Documentation of the rescue DAG/condor_rm and related code in DAGMan.

Note that rescue DAGs have gone through a number of significant changes over the history of DAGMan. I'm only going to document the most recent version here.

Naming of rescue DAG files

If the original DAG file is foo.dag, the rescue DAG files will be named foo.dag.rescue.001, foo.dag.rescue.002, etc. Each time a rescue DAG is written, the rescue DAG number is incremented. When a rescue DAG is run, the highest-numbered rescue DAG is used (by default).

Format of rescue DAG

As of version 7.7.2, rescue DAG files are no longer a complete DAG file as they used to be. Now, the rescue DAG only records the state of the DAG (which nodes are done, and remaining node retries) and must be parsed in conjunction with the original DAG file. This is done so that a user discovers an error in their DAG file when they have a rescue DAG, they only need to fix the original DAG file, rather than having to fix both the orginal file and the rescue DAG file. (The old behavior can be obtained by setting DAGMAN_WRITE_PARTIAL_RESCUE to false.)

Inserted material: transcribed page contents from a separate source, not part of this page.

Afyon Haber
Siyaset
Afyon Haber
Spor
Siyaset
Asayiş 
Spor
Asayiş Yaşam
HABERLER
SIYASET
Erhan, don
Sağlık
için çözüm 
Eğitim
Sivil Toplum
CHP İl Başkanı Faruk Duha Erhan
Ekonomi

Anyhow, in the default case, the only things (besides comments) in the rescue DAG file are lines marking nodes as done and lines resetting the remaining retries for nodes.

Creation of rescue DAG

Rescue DAGs are created in three cases:

The DAGMan job itself is condor_rm'ed
A node or nodes have failed, and the DAG has reached the point where it can make no more forward progress.
Immediately after parsing (or attempting to parse) the DAG, if -DumpRescue is given on the command line.

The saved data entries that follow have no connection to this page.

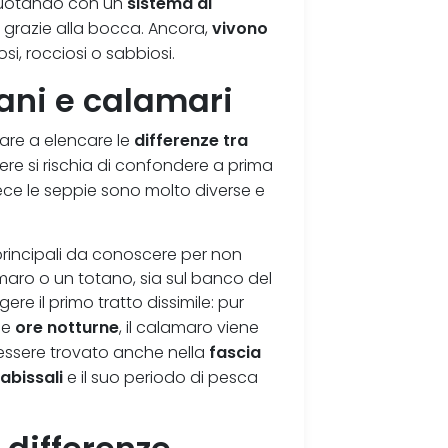
sistema di
 nuotando con un
vivono
grazie alla bocca. Ancora,
i, rocciosi o sabbiosi.
ani e calamari
differenze tra
ziare a elencare le
nere si rischia di confondere a prima
ce le seppie sono molto diverse e
principali da conoscere per non
maro o un totano, sia sul banco del
re il primo tratto dissimile: pur
ore notturne
le
, il calamaro viene
fascia
essere trovato anche nella
abissali
ù
e il suo periodo di pesca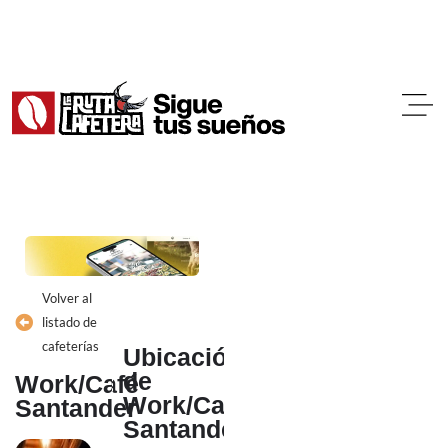
Ir
al
contenido
Volver al
listado de
cafeterías
Ubicación
de
Work/Café
Work/Café
Santander
Santander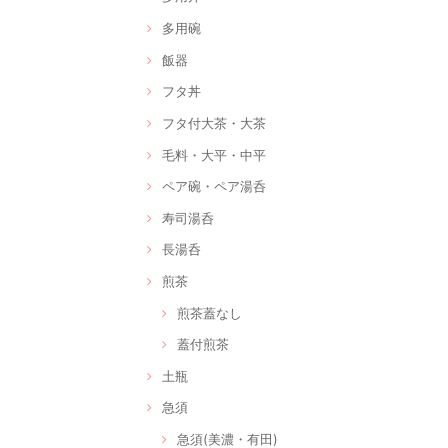
多用碗
飯器
フタ丼
フタ付大茶・大茶
毛料・大平・中平
ペア碗・ペア湯呑
寿司湯呑
長湯呑
煎茶
煎茶蓋なし
蓋付煎茶
土瓶
急須
急須(美濃・有田)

In the first two cases, main_shutdown_rescue() in dagman_main.cpp gets called (if DAGMan is condor_rm'ed, main_shutdown_rescue() is called by main_shutdown_remove(), which is called by daemoncore; otherwise, it's explicitly called at various places in the DAGMan code), and that calls Dag::Rescue(). Note that main_shutdown_rescue() uses the inShutdownRescue flag to make sure you don't get into a recursion if you have an error while trying to write the rescue DAG.

In the third case, Dag::Rescue() is called at various places in main_init() in dagman_main.cpp (man, that function is too big!!).

In any case, Dag::Rescue() calls FindLastRescueDagNum(), which checks all legal rescue DAG names and finds the highest-numbered one, and then RescueDagName(), which creates a properly-formatted rescue DAG file name, and then WriteRescue(), which actually writes the rescue DAG.

I think WriteRescue() is pretty straightforward. The main complication is that there are a bunch of places where we don't write stuff out if isPartial is true. WriteRescue() iterates through all of the nodes and calls WriteNodeToRescue() on each one. The main reason for breaking WriteNodeToRescue() out of WriteRescue() was to reduce the excessive indentation, and make the code easier to read. Note that this isPartial flag is passed to WriteNodeToRescue(), because most of the info printed by WriteNodeToRescue() is not printed to a partial rescue DAG (which is the default mode).

Use/parsing of rescue DAG

main_init() (that huge function again!) calls FindLastRescueDagNum() to find out if there are any rescue DAGs for the current DAG. (Oh, yeah -- the user now has to run a rescue DAG by re-submitting the original DAG, not by submitting the rescue DAG directly as they did a long time ago.) The user can also specify -DoRescueFrom <number> on the command line to specify a rescue DAG to run, if they don't want to run the latest one. If you specify a rescue DAG number, any later rescue DAGs are renamed by RenameRescueDagsAfter() (foo.dag.rescue.005 -> foo.dag.rescue.005.old, etc.).

After parsing the original DAG file(s), DAGMan then parses the rescue DAG (which just sets the status of various nodes to DONE as appropriate, and also possibly changes the number of retries left on some nodes). At that point, we're ready to actually run the DAG.

Additional actions on condor_rm of DAGMan

In main_shutdown_rescue(), if there are any node jobs in the queue, we call Dag::RemoveRunningJobs() to remove them. If any PRE or POST scripts are running, we call RemoveRunningScripts() to kill them. (Note that in the case of DAGMan having made all the progress it can in the face of node failures, there won't be any node jobs or scripts running at this point.)

Dag::RemoveRunningJobs() removes any HTCondor jobs by using the constraint "DAGManJobId == <id>"; any Stork jobs are removed individually.

Dag::RemoveRunningScripts() iterates through all of the nodes, and individually kills any running scripts via daemoncore.

In main_shutdown_rescue() we also call Dag::StartFinalNode(), which starts the DAG final node if there is one and we haven't already started it.